Should homosexual couples have the legal right to marry?

KWOK WING KIN1

The issue of the legal right to marry of homosexual couples is heat in the past decade. More and more states recognized the homosexual couples’ legal right to marry. In the states that have not recognized the legal right, there have been hot debates. Indeed, fighting for the legal right to marry is important to the movement of homosexual. If this right is admitted in most countries, then the homosexual couples enjoy almost the same legal status with the heterosexual. Besides the advantage for the homosexual, the success also indicates our society has a great step forward in equality. It will encourage us to eliminate other unreasonable discriminations, I believe.
In part I, I would first point out what are different in nature between homosexuality and heterosexuality, and to look if these differences can be justified for prohibit homosexual marriage. If it is found that homosexuality is inferior than heterosexuality or homosexuality is immoral, the private homosexual act can still be allowed but there is no reason for the state to permit same sex marriage, which is in public realm. Conversely, it will be unjust that the state does not allow the same sex marriage regardless of the equality.
In part II, there may be some counter arguments for supporting same sex marriage due to some consequence of the approval. Some people may find that the consequence will harm the whole society. They will be proved to be a myth, even it is true, it should be ruled out by the principle of equality.

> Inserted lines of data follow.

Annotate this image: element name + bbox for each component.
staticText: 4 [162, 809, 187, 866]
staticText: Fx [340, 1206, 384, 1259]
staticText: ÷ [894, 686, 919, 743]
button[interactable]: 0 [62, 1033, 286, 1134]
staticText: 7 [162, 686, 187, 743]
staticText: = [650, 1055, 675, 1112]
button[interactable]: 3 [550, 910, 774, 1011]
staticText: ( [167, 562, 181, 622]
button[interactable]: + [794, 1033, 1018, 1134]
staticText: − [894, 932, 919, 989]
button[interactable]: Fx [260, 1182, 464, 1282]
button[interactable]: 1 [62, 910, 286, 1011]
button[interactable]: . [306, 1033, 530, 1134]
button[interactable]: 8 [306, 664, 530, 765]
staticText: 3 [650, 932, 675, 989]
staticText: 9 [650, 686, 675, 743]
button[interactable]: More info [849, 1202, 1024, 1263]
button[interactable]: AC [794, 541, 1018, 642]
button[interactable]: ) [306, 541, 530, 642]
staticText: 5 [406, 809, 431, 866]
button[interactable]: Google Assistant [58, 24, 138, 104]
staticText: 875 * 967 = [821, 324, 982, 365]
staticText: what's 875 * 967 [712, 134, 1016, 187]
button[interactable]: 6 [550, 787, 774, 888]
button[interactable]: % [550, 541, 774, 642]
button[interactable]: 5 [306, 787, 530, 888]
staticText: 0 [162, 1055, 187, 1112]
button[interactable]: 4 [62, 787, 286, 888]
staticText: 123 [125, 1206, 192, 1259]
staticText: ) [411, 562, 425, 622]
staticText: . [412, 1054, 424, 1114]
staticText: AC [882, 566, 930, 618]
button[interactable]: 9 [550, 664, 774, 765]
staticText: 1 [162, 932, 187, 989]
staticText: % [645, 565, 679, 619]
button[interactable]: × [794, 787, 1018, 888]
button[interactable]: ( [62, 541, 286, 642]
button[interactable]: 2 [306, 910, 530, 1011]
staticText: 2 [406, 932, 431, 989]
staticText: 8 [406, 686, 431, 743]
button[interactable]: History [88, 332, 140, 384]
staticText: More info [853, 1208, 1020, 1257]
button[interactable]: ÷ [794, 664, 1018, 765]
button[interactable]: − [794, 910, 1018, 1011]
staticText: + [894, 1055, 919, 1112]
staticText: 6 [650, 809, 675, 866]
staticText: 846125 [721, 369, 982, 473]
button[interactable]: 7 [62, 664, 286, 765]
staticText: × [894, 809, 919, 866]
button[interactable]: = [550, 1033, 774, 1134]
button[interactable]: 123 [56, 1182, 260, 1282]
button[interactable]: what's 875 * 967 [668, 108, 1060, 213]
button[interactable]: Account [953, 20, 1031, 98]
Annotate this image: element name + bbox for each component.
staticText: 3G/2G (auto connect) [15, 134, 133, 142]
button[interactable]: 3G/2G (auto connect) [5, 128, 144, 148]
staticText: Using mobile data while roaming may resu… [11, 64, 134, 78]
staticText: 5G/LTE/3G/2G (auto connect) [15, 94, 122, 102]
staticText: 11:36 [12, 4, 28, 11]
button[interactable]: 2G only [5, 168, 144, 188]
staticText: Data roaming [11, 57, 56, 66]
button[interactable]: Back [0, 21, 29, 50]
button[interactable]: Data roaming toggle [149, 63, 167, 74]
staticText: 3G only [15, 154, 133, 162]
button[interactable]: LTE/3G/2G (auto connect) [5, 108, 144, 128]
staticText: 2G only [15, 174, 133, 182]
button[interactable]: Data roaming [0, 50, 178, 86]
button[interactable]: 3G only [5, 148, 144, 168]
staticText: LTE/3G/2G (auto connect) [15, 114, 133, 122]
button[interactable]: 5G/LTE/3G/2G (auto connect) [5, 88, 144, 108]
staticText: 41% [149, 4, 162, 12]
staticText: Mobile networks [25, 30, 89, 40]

I .differences between the homosexuality and heterosexuality
To find out the answers of the above questions, I would compare the differences between the homosexuality and heterosexuality. The differences will be listed, I would examine them one by one, to find if they are justified to prohibit the marriage .The difference popularly recognized are:
  1. Heterosexuality is natural while homosexuality is unnatural
  2. Homosexuality sex act is a kind of treating the bodies as instruments which damage personal integrity ,while the marital sex act of heterosexuality is not
  3. Heterosexual marriage is procreative while homosexual marriage is not(reproductive act)

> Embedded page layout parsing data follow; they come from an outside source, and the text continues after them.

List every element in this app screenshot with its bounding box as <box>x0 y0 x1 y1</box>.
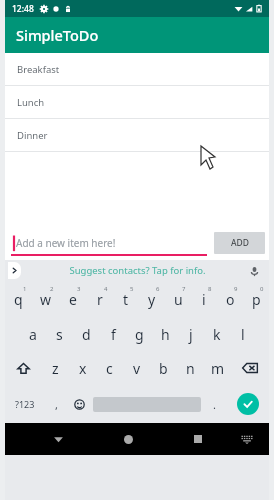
staticText: Breakfast <box>17 63 60 76</box>
button[interactable]: d <box>73 317 100 351</box>
staticText: , <box>55 397 58 412</box>
staticText: r <box>97 290 103 309</box>
button[interactable]: Expand suggestions <box>8 262 21 279</box>
button[interactable]: h <box>152 317 178 351</box>
button[interactable]: Emoji <box>68 385 91 423</box>
button[interactable]: Add a new item here! <box>9 226 210 260</box>
button[interactable]: SimpleToDo <box>5 17 269 53</box>
staticText: 5 <box>130 285 134 293</box>
staticText: f <box>111 325 116 344</box>
button[interactable]: Shift <box>5 351 42 385</box>
button[interactable]: o <box>217 281 243 317</box>
staticText: ?123 <box>15 398 35 410</box>
button[interactable]: e <box>59 281 86 317</box>
button[interactable]: Switch keyboard <box>233 423 261 455</box>
staticText: 4 <box>104 285 108 293</box>
staticText: k <box>213 325 221 344</box>
staticText: c <box>106 359 113 378</box>
staticText: 0 <box>260 285 264 293</box>
button[interactable]: y <box>139 281 165 317</box>
button[interactable]: Suggest contacts? Tap for info. <box>69 264 206 277</box>
button[interactable]: Recent apps <box>163 423 233 455</box>
staticText: n <box>186 359 195 378</box>
button[interactable]: r <box>86 281 113 317</box>
staticText: s <box>56 325 63 344</box>
button[interactable]: j <box>178 317 204 351</box>
button[interactable]: i <box>191 281 217 317</box>
staticText: p <box>252 290 261 309</box>
button[interactable]: a <box>19 317 46 351</box>
button[interactable]: b <box>150 351 177 385</box>
button[interactable]: z <box>42 351 69 385</box>
staticText: i <box>202 290 206 309</box>
button[interactable]: , <box>45 385 68 423</box>
staticText: a <box>29 325 37 344</box>
staticText: g <box>135 325 144 344</box>
button[interactable]: Voice input <box>247 264 261 278</box>
button[interactable]: m <box>204 351 231 385</box>
button[interactable]: Dinner <box>5 119 269 152</box>
staticText: w <box>40 290 52 309</box>
staticText: d <box>82 325 91 344</box>
button[interactable]: f <box>100 317 126 351</box>
staticText: . <box>213 397 216 412</box>
staticText: 2 <box>50 285 54 293</box>
staticText: Add a new item here! <box>16 236 116 250</box>
staticText: Dinner <box>17 129 48 142</box>
staticText: m <box>211 359 225 378</box>
button[interactable]: Hide keyboard <box>23 423 93 455</box>
staticText: v <box>133 359 141 378</box>
button[interactable]: x <box>69 351 96 385</box>
button[interactable]: n <box>177 351 204 385</box>
staticText: 7 <box>182 285 186 293</box>
staticText: o <box>226 290 235 309</box>
staticText: x <box>79 359 87 378</box>
staticText: z <box>52 359 59 378</box>
button[interactable]: g <box>126 317 152 351</box>
staticText: SimpleToDo <box>16 25 99 45</box>
button[interactable]: v <box>123 351 150 385</box>
staticText: b <box>159 359 168 378</box>
button[interactable]: ?123 <box>5 385 45 423</box>
button[interactable]: Lunch <box>5 86 269 119</box>
staticText: t <box>123 290 129 309</box>
button[interactable]: Enter <box>226 385 269 423</box>
staticText: u <box>174 290 183 309</box>
staticText: q <box>14 290 23 309</box>
button[interactable]: l <box>230 317 256 351</box>
staticText: l <box>241 325 245 344</box>
button[interactable]: c <box>96 351 123 385</box>
staticText: 3 <box>77 285 81 293</box>
button[interactable]: u <box>165 281 191 317</box>
staticText: 1 <box>23 285 27 293</box>
staticText: Suggest contacts? Tap for info. <box>69 264 206 277</box>
button[interactable]: p <box>243 281 269 317</box>
button[interactable] <box>91 385 203 423</box>
button[interactable]: k <box>204 317 230 351</box>
staticText: h <box>161 325 170 344</box>
button[interactable]: Breakfast <box>5 53 269 86</box>
staticText: 9 <box>234 285 238 293</box>
button[interactable]: ADD <box>214 232 265 254</box>
button[interactable]: t <box>113 281 139 317</box>
staticText: ADD <box>231 237 249 249</box>
button[interactable]: Home <box>93 423 163 455</box>
button[interactable]: w <box>32 281 59 317</box>
staticText: 12:48 <box>12 3 34 15</box>
staticText: j <box>189 325 193 344</box>
staticText: 8 <box>208 285 212 293</box>
staticText: Lunch <box>17 96 45 109</box>
button[interactable]: s <box>46 317 73 351</box>
staticText: e <box>69 290 77 309</box>
button[interactable]: . <box>203 385 226 423</box>
button[interactable]: q <box>5 281 32 317</box>
staticText: 6 <box>156 285 160 293</box>
staticText: y <box>148 290 156 309</box>
button[interactable]: Backspace <box>231 351 269 385</box>
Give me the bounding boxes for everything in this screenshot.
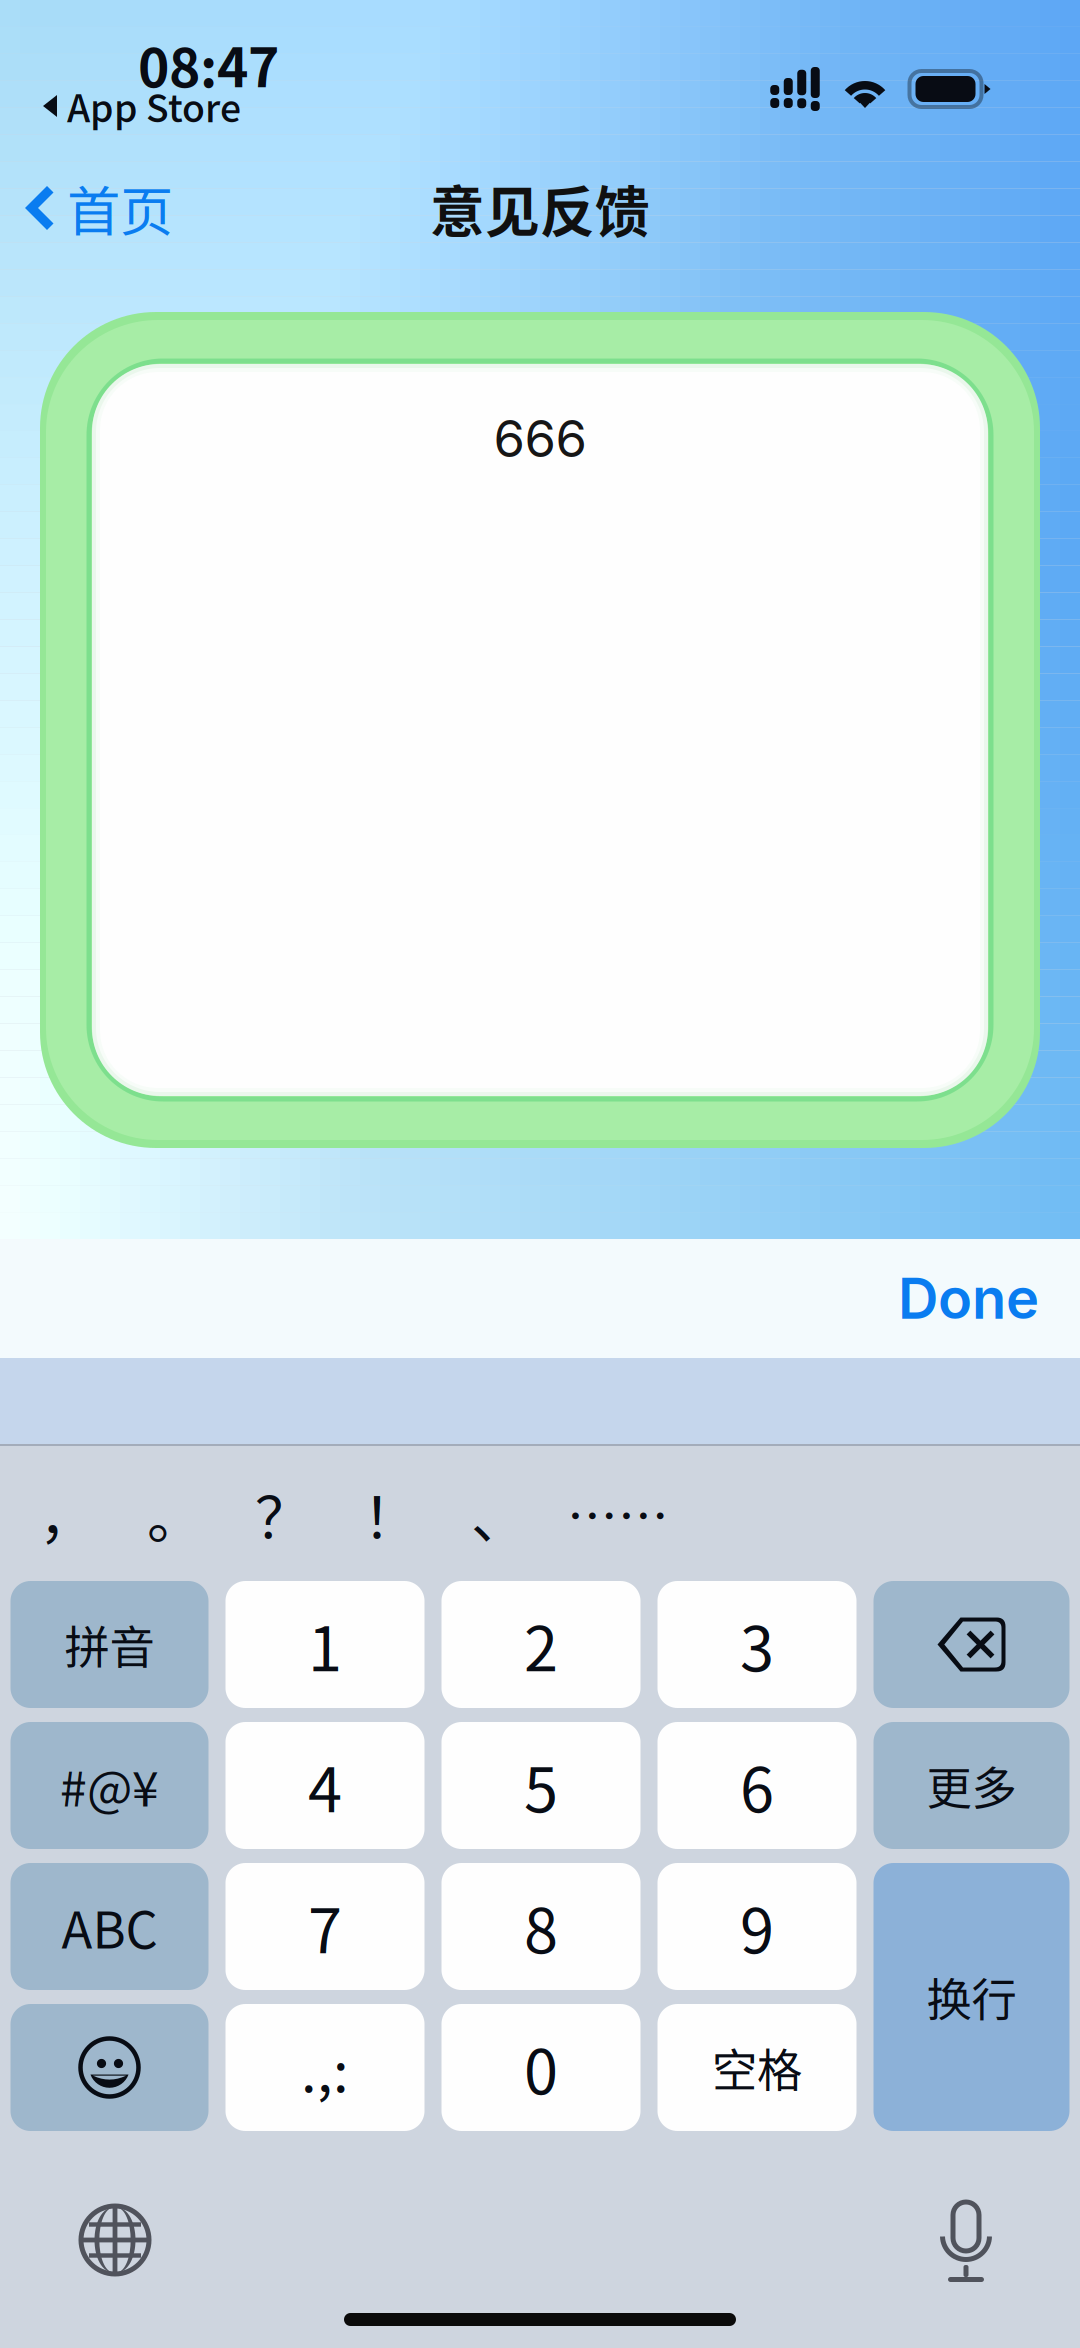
button[interactable]: 7 xyxy=(226,1863,424,1990)
staticText: ！ xyxy=(363,1473,419,1554)
staticText: 。 xyxy=(147,1473,203,1554)
staticText: 2 xyxy=(524,1600,558,1689)
button[interactable]: …… xyxy=(553,1446,683,1581)
button[interactable]: Dictation xyxy=(911,2204,1021,2285)
staticText: 08:47 xyxy=(138,25,279,103)
staticText: ？ xyxy=(255,1473,311,1554)
button[interactable]: Done xyxy=(0,1239,1080,1358)
button[interactable]: 0 xyxy=(442,2004,640,2131)
staticText: 空格 xyxy=(712,2035,802,2100)
button[interactable]: 换行 xyxy=(874,1863,1070,2131)
staticText: Done xyxy=(898,1265,1039,1332)
button[interactable]: Emoji xyxy=(10,2004,208,2131)
staticText: 1 xyxy=(308,1600,342,1689)
button[interactable]: ABC xyxy=(10,1863,208,1990)
staticText: 3 xyxy=(740,1600,774,1689)
button[interactable]: 9 xyxy=(658,1863,856,1990)
button[interactable]: Switch keyboard xyxy=(60,2204,170,2288)
staticText: 6 xyxy=(740,1741,774,1830)
staticText: …… xyxy=(567,1477,669,1550)
button[interactable]: 8 xyxy=(442,1863,640,1990)
button[interactable]: 首页 xyxy=(0,155,197,261)
staticText: 666 xyxy=(494,408,586,469)
staticText: 8 xyxy=(524,1882,558,1971)
button[interactable]: 。 xyxy=(121,1446,229,1581)
button[interactable]: 拼音 xyxy=(10,1581,208,1708)
staticText: ABC xyxy=(62,1890,158,1963)
staticText: App Store xyxy=(67,79,241,133)
staticText: 、 xyxy=(471,1473,527,1554)
button[interactable]: 5 xyxy=(442,1722,640,1849)
staticText: 首页 xyxy=(67,169,173,247)
staticText: 0 xyxy=(524,2023,558,2112)
button[interactable]: Delete xyxy=(874,1581,1070,1708)
button[interactable]: 、 xyxy=(445,1446,553,1581)
staticText: 5 xyxy=(524,1741,558,1830)
staticText: 意见反馈 xyxy=(430,168,650,248)
button[interactable]: 更多 xyxy=(874,1722,1070,1849)
staticText: 7 xyxy=(308,1882,342,1971)
button[interactable]: .,: xyxy=(226,2004,424,2131)
staticText: .,: xyxy=(301,2027,349,2108)
button[interactable]: 6 xyxy=(658,1722,856,1849)
button[interactable]: 4 xyxy=(226,1722,424,1849)
staticText: 4 xyxy=(308,1741,342,1830)
staticText: 拼音 xyxy=(64,1612,154,1677)
button[interactable]: ， xyxy=(13,1446,121,1581)
button[interactable]: 2 xyxy=(442,1581,640,1708)
staticText: 换行 xyxy=(926,1964,1016,2030)
button[interactable]: ！ xyxy=(337,1446,445,1581)
button[interactable]: 3 xyxy=(658,1581,856,1708)
button[interactable]: #@¥ xyxy=(10,1722,208,1849)
button[interactable]: 空格 xyxy=(658,2004,856,2131)
button[interactable]: ？ xyxy=(229,1446,337,1581)
staticText: 9 xyxy=(740,1882,774,1971)
staticText: ， xyxy=(39,1473,95,1554)
button[interactable]: 1 xyxy=(226,1581,424,1708)
staticText: #@¥ xyxy=(60,1751,159,1820)
staticText: 更多 xyxy=(926,1753,1016,1818)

  1. Heterosexuality is natural while homosexuality is unnatural
The people who against homosexuality usually think that homosexuality is unnatural. Harry Jaffa, a constitutional historian and political philosopher Harry Jaffa is one of them. He think that the homosexual act “violate the order of nature” to use “men as if they were women, or women as if they were men.”2 For Jaffa , the basic moral discrimination must be grounded in unchanging human nature. However, the homosexuality can be an unchosen condition and ordeal for many homosexuals. Nature has contributed to making many people attract to their same sex. Thus, it is self-contradictory to prove that homosexual is immoral due to unnaturalness.

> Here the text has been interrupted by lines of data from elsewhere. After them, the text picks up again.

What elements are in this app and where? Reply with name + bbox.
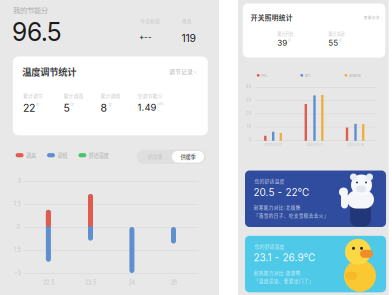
staticText: 2023-03-07: [264, 143, 282, 147]
staticText: 开关照明统计: [251, 12, 293, 22]
staticText: 1.49: [138, 102, 156, 113]
staticText: 您的舒适温度: [255, 177, 285, 184]
staticText: 8: [100, 102, 108, 114]
staticText: 10: [246, 124, 251, 129]
staticText: 26: [170, 279, 176, 286]
staticText: 0: [248, 137, 251, 142]
staticText: 排名: [182, 18, 192, 24]
staticText: 空调节能⑤: [138, 92, 162, 99]
staticText: 40: [245, 84, 251, 89]
staticText: 55: [328, 38, 338, 48]
button[interactable]: 供暖季: [172, 151, 204, 162]
staticText: 关闭异常: [348, 73, 360, 78]
button[interactable]: 温度调节统计: [22, 66, 196, 78]
staticText: 2023-04-11: [306, 143, 322, 147]
staticText: -3: [14, 269, 20, 276]
staticText: 5: [64, 102, 70, 114]
staticText: 次: [339, 38, 342, 42]
button[interactable]: 供冷季: [138, 151, 172, 162]
staticText: 温度调节统计: [22, 65, 76, 78]
staticText: 次: [288, 38, 291, 42]
staticText: 次: [70, 102, 74, 107]
staticText: 24: [128, 279, 135, 286]
staticText: 30: [245, 97, 251, 102]
staticText: 「落雪的日子、吃支雪糕去去火」: [254, 212, 329, 219]
staticText: 开灯: [261, 73, 267, 78]
staticText: 累计调节: [23, 92, 43, 99]
staticText: 96.5: [12, 17, 62, 47]
staticText: 我的节能分: [13, 4, 48, 15]
staticText: 22: [23, 102, 35, 114]
staticText: 舒适温度: [89, 152, 109, 159]
staticText: 20.5 - 22℃: [254, 186, 310, 198]
staticText: 供冷季: [147, 153, 162, 161]
staticText: 累计调低: [100, 92, 120, 99]
staticText: +--: [139, 32, 152, 42]
staticText: 次: [36, 102, 40, 107]
staticText: 20: [245, 110, 251, 116]
staticText: 供暖季: [180, 153, 196, 161]
staticText: 调低: [57, 152, 67, 159]
staticText: 调高: [26, 152, 36, 159]
staticText: 「温度适宜、要爱出门了」: [254, 277, 314, 284]
staticText: 23.1 - 26.9℃: [254, 252, 316, 264]
staticText: 累计开启: [277, 30, 293, 37]
staticText: 您的舒适温度: [255, 243, 285, 250]
staticText: 累计调高: [64, 92, 84, 99]
staticText: 2023-05-16: [347, 143, 364, 147]
staticText: 3: [18, 177, 20, 184]
staticText: 耐热能力对比: 旅游鸭: [254, 269, 301, 276]
staticText: 22.5: [43, 279, 54, 286]
staticText: 1.5: [14, 200, 20, 207]
staticText: kWh: [157, 102, 164, 106]
staticText: 39: [277, 38, 287, 48]
staticText: 1.5: [14, 246, 20, 253]
staticText: 关灯: [304, 73, 310, 78]
staticText: 23.5: [85, 279, 96, 286]
staticText: 今日新增: [140, 18, 160, 24]
staticText: 调节记录 ›: [169, 68, 196, 76]
staticText: 119: [182, 32, 196, 45]
button[interactable]: 开关照明统计: [251, 13, 382, 22]
staticText: 0: [16, 223, 20, 230]
staticText: 累计关闭: [328, 30, 344, 37]
staticText: 次: [108, 102, 112, 107]
staticText: 耐寒能力对比: 北极熊: [254, 204, 301, 211]
staticText: 查看记录 ›: [364, 15, 382, 20]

Even that it is unnatural, it is worth to question that why naturalness is a criteria for morality. Wearing naval ring is unnatural use of the naval, yet is it a matter of morality? As Stephen Macedo, the Director for the Center for Human Values at Princeton University argues that “Apart from the human good, according to nature there are only conventions grounded in nothing more than variable habits and agreement.3 Thus the habits and agreement are only reflection of some peoples’ view, they are not justified to judge whether the matter is moral or not.
  1. Homosexuality sex act is a kind of treating the bodies as instruments which damage personal integrity ,while the marital sex act of heterosexuality is not
This idea is come from the “new natural law” theorists, such as Robert P. George and Gerard V. Bradley. They hold this idea and think that all nonmarital sex acts like sodomitical, masturbation, which “is not for the intrinsic good of marriage itself “ 4and “is wholly instrumentalized to pleasure or some other goal-damages personal (and interpersonal) integrity by reducing persons’ bodies to the status of means to extrinsic ends”5 Nevertheless, marital sex act, which is sexual acts of the reproductive type can consummated and actualize the two-in-one flesh communion of persons. It will be discussed more in next section.
We can divide this statement to be two part: the end and the means, such as “pleasure” and “instrumentalization” that George and Bradley suggested, are problematic separately of nonmartial sex act. Let us focus on homosexuality sex act.
George and Bradley claim that homosexuality sex act is for “pleasure”, “desired experience”. They do not think pleasure is bad but “depend on the moral quality of the acts in which pleasure is sought and taken”6 Then it will be the question of the act that is the means of the end. Thus there is no conflict about whether the end can be intrinsic good.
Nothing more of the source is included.